> _Problem to solve_
In this exercise, return each entry exactly as given.

★ ★ ★ ★ ★

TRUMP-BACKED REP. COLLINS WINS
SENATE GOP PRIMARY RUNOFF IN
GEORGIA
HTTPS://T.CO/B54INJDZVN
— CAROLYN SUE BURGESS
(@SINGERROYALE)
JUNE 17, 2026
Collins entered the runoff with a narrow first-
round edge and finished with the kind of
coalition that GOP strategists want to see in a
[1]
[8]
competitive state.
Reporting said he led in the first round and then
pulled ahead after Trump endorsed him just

★ ★ ★ ★ ★

> _Result of the exercise_
TRUMP-BACKED REP. COLLINS WINS
SENATE GOP PRIMARY RUNOFF IN
GEORGIA
HTTPS://T.CO/B54INJDZVN
— CAROLYN SUE BURGESS
(@SINGERROYALE)
JUNE 17, 2026
Collins entered the runoff with a narrow first-
round edge and finished with the kind of
coalition that GOP strategists want to see in a
[1]
[8]
competitive state.
Reporting said he led in the first round and then
pulled ahead after Trump endorsed him just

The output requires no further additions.